Thanks to the recent innovations with LLM, and the fantastic work of justine.lol, we now have open source large language model to play with. While those models have no logic, their capacity to compress language is useful for summarizing.
In this post, we will see some bash functions to transform a youtube video into a summary that can quickly be read to get the gist of what is happening.
These functions can also be used to summarize any content that can be converted to raw txt format.
Download video transcripts
The model deals with text, so we download the video transcripts using yt-dlp, an open source command line interface to youtube and various other video providers; then do some cleaning with ex.
function download_video_transcript() {
cd "$(mktemp -d)" || return
yt-dlp --write-auto-sub --skip-download "$1"
cat <<EOF >process.vim
silent! 1,3d
silent! g/<\/c>/d
silent! g/-->/d
silent! g/^ *$/d
silent! %!uniq
%p
quit!
EOF
ex -s -c "source process.vim" *.vtt >clean_transcript.txt
summarize-txt clean_transcript.txt
}
Note the option --write-auto-sub which downloads the automatically generated subtitles. One could also use --write-sub which downloads the authors subtitles, but some videos lack subtitles so I found this script more robust by always downloading auto-generated sub. See this page for more subtitles options.
Iteratively reduce the transcript in smaller summaries
The number of token a model can ingest is limited: if the transcript is too long, the model fails. To avoid so, we ask the model to iteratively reduce parts of the transcript and assemble a summary. The whole process is repeated as necessary.
function summarize-txt() {
cat <<EOF >process2.vim
silent! 1,$join
w
quit!
EOF
cp "$1" summary.txt
while true; do
size=$(wc -c summary.txt | awk '{print $1}')
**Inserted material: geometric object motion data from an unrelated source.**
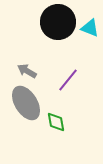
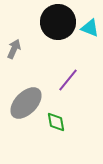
gray arrow: moved 13 px left, 22 px up; rotated 84 degrees clockwise
gray ellipse: rotated 76 degrees clockwise
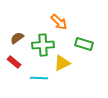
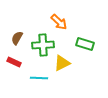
brown semicircle: rotated 24 degrees counterclockwise
green rectangle: moved 1 px right
red rectangle: rotated 16 degrees counterclockwise
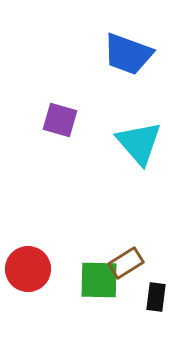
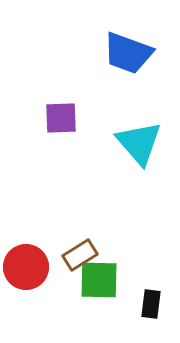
blue trapezoid: moved 1 px up
purple square: moved 1 px right, 2 px up; rotated 18 degrees counterclockwise
brown rectangle: moved 46 px left, 8 px up
red circle: moved 2 px left, 2 px up
black rectangle: moved 5 px left, 7 px down
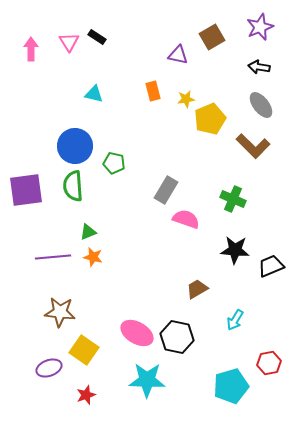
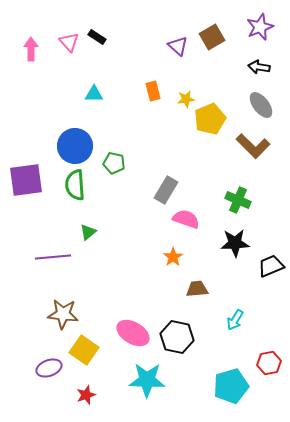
pink triangle: rotated 10 degrees counterclockwise
purple triangle: moved 9 px up; rotated 30 degrees clockwise
cyan triangle: rotated 12 degrees counterclockwise
green semicircle: moved 2 px right, 1 px up
purple square: moved 10 px up
green cross: moved 5 px right, 1 px down
green triangle: rotated 18 degrees counterclockwise
black star: moved 7 px up; rotated 8 degrees counterclockwise
orange star: moved 80 px right; rotated 24 degrees clockwise
brown trapezoid: rotated 25 degrees clockwise
brown star: moved 3 px right, 2 px down
pink ellipse: moved 4 px left
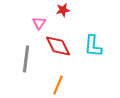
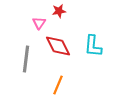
red star: moved 4 px left, 1 px down
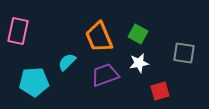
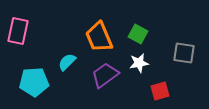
purple trapezoid: rotated 16 degrees counterclockwise
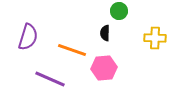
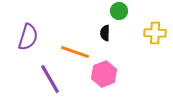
yellow cross: moved 5 px up
orange line: moved 3 px right, 2 px down
pink hexagon: moved 6 px down; rotated 15 degrees counterclockwise
purple line: rotated 36 degrees clockwise
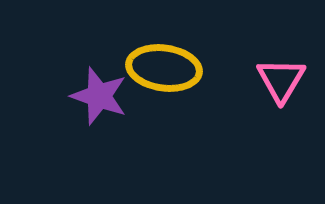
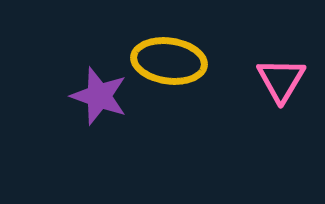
yellow ellipse: moved 5 px right, 7 px up
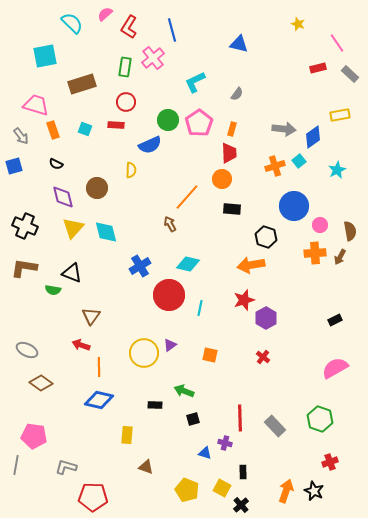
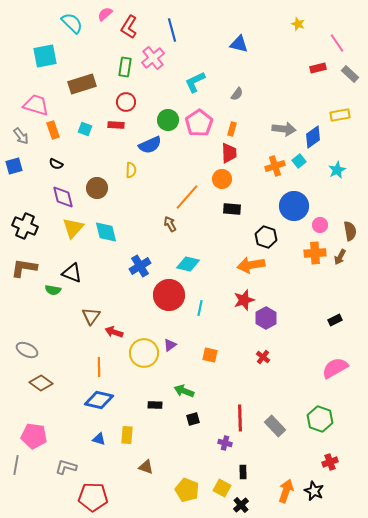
red arrow at (81, 345): moved 33 px right, 13 px up
blue triangle at (205, 453): moved 106 px left, 14 px up
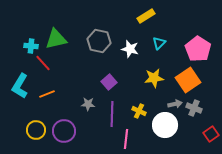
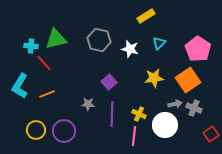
gray hexagon: moved 1 px up
red line: moved 1 px right
yellow cross: moved 3 px down
pink line: moved 8 px right, 3 px up
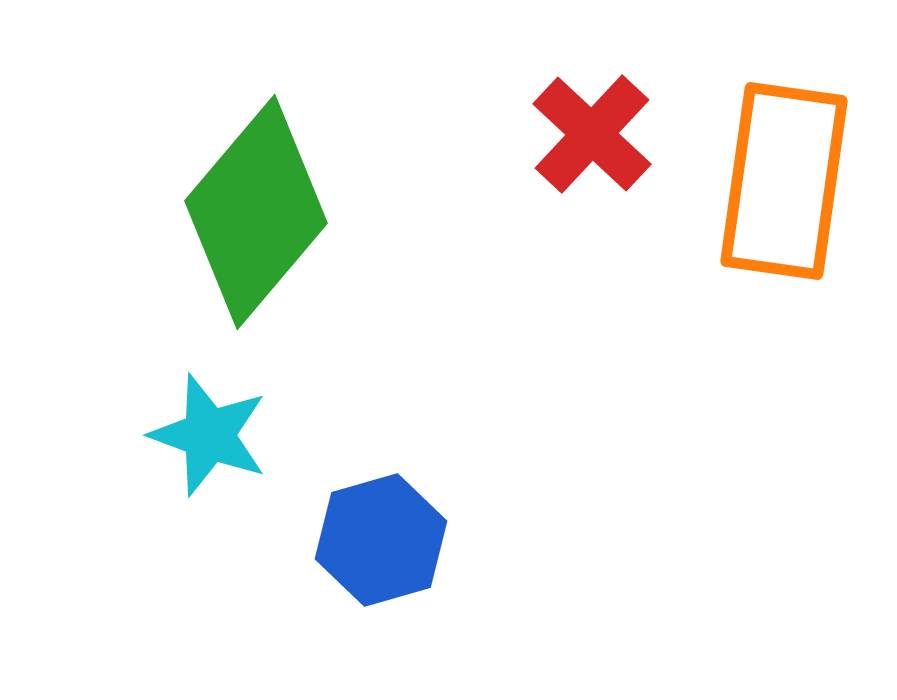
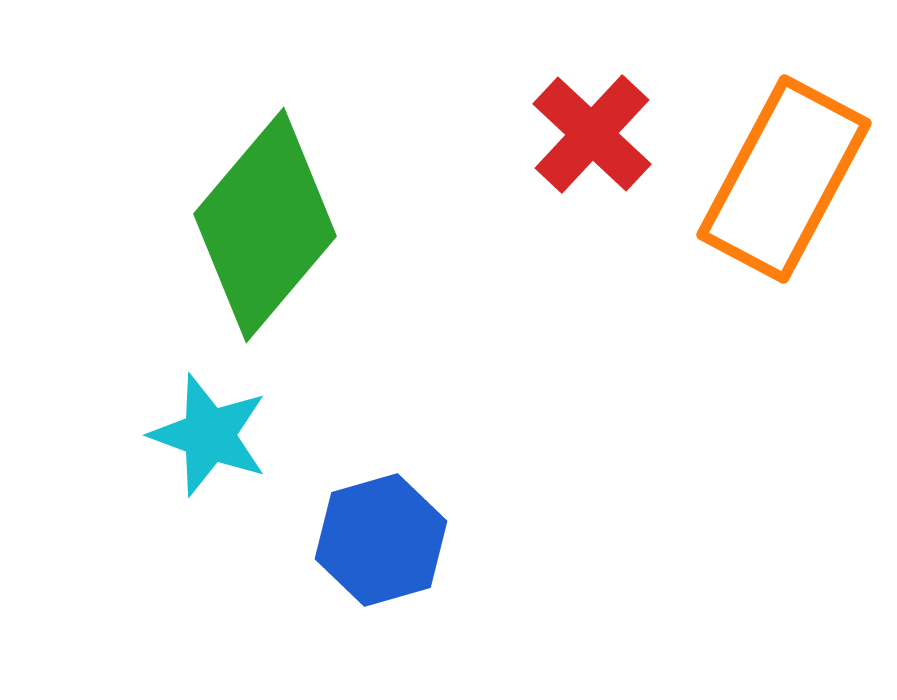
orange rectangle: moved 2 px up; rotated 20 degrees clockwise
green diamond: moved 9 px right, 13 px down
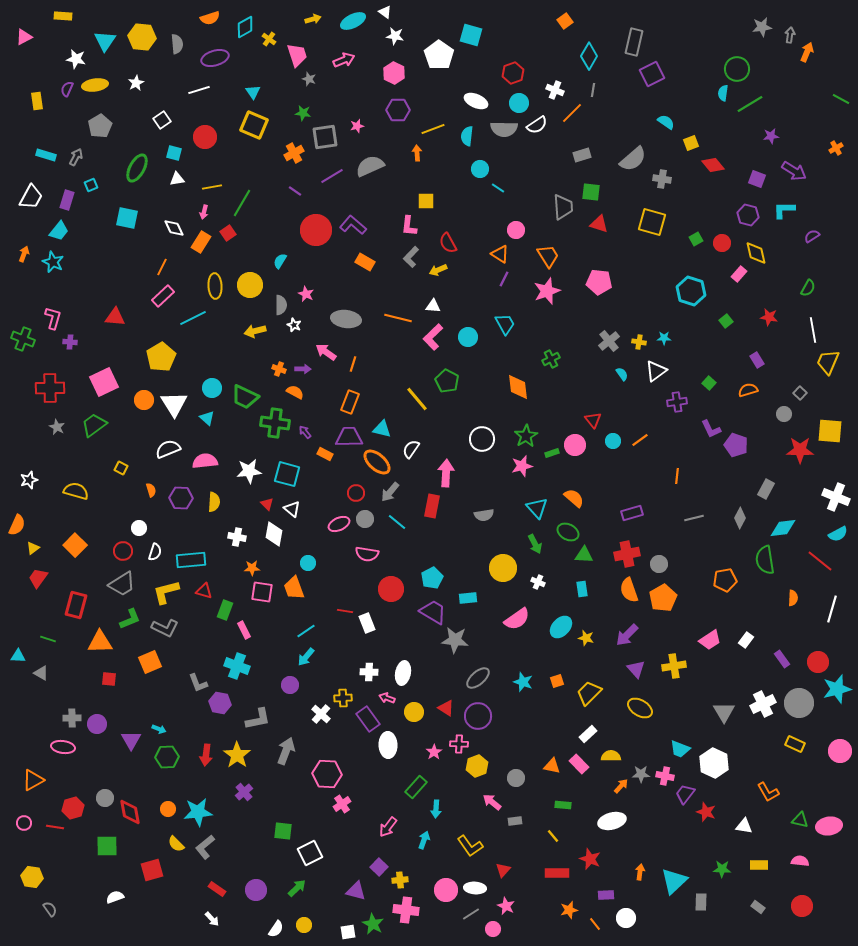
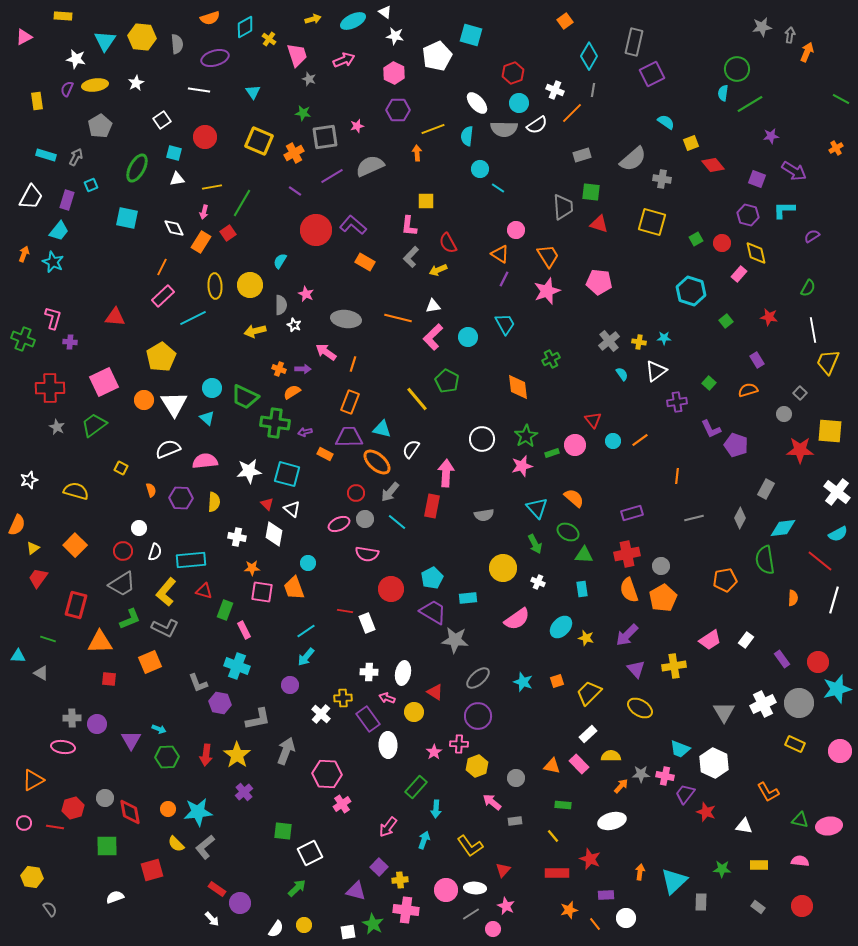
white pentagon at (439, 55): moved 2 px left, 1 px down; rotated 12 degrees clockwise
white line at (199, 90): rotated 25 degrees clockwise
white ellipse at (476, 101): moved 1 px right, 2 px down; rotated 25 degrees clockwise
yellow square at (254, 125): moved 5 px right, 16 px down
white triangle at (433, 306): rotated 14 degrees counterclockwise
orange semicircle at (295, 392): moved 3 px left; rotated 60 degrees counterclockwise
purple arrow at (305, 432): rotated 64 degrees counterclockwise
white cross at (836, 497): moved 1 px right, 5 px up; rotated 16 degrees clockwise
gray circle at (659, 564): moved 2 px right, 2 px down
yellow L-shape at (166, 592): rotated 36 degrees counterclockwise
white line at (832, 609): moved 2 px right, 9 px up
red triangle at (446, 708): moved 11 px left, 16 px up
purple circle at (256, 890): moved 16 px left, 13 px down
if [ "$size" -lt 1000 ]; then
break
fi
split -b 10000 summary.txt
parts=(x*)
rm summary.txt
pwd
echo "# Summarizing ${size} bytes, split in ${#parts[@]} parts" | tee -a process.txt
for part in "${parts[@]}"; do
ex -s -c "source process2.vim" "$part"
echo "## Summarizing ${part}" | tee -a process.txt
summarize-txt-once-api "$part" | tee -a summary.txt | tee -a process.txt
rm "$part"
done
done
}Summarize a text via llamafile api
In order to summarize a text via api, we use a combination of jq and curl
function summarize-txt-once-api() {
echo '{
"model": "gpt-3.5-turbo",
"messages": [
{
"role": "system",
"content": "You are a summarization assistant, skilled in summarizing any complex text that the user sends with precise and terse output."
},
{
"role": "user",
"content": ""
}
]
}' >content.json
jq --rawfile a "$1" '.messages[1].content = ($a)' content.json >content_updated.json
curl -s http://localhost:8080/v1/chat/completions -H "Content-Type: application/json" -d @content_updated.json | jq -r ".choices[0].message.content"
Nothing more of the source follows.